Шахматы как-то сразу все переменили в доме Куковякиных. Они вроде бы наполнили их жизнь смыслом. Но этого смысла оказалось больше, чем требовалось. Подобно тесту, за которым недосмотрели, смысл полез через край и безобразно заляпал все семейное гнездо.

Сенюшкина сдержала слово. Она поговорила со своим приятелем, и тот устроил Куковякина–младшего в шахматный кружок к одному гроссмейстеру, про которого все думали, что он умер еще до войны.

Теперь Роберт два раза в неделю ездил в клуб картонажников, а в остальное время сидел дома и разучивал дебюты. Отец составил для него распорядок дня, где все было расписано по часам и по минутам: прогулка, еда, уроки. Все остальное время отводилось шахматам.

С утра, на свежую голову, Роберт разбирал какую-нибудь классическую партию. После школы, если не было занятий в кружке, зубрил теорию по справочникам, а на сон грядущий играл несколько партий с отцом.
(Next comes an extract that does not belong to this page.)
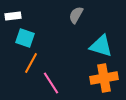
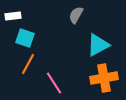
cyan triangle: moved 3 px left, 1 px up; rotated 45 degrees counterclockwise
orange line: moved 3 px left, 1 px down
pink line: moved 3 px right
Конечно, Куковякин-старший не мог тягаться на равных с восходящей звездой шахмат. Да он этого и не хотел. Ему только нужно было знать, все ли делает его отпрыск, чтобы стать тем, кем ему надлежало стать по замыслу отца. И поэтому он с остервенением хватался за те книги, которые сам доставал для сына.

Теперь он больше не наведывался в школу, чтобы беседовать с учителями, даже на родительские собрания посылал жену, зато частенько заглядывал в шахматный кружок при клубе картонажников, чтобы взглянуть, как там его парнишка, а заодно и поговорить с самим гроссмейстером. Старик, казалось, был доволен Куковякиным-младшим.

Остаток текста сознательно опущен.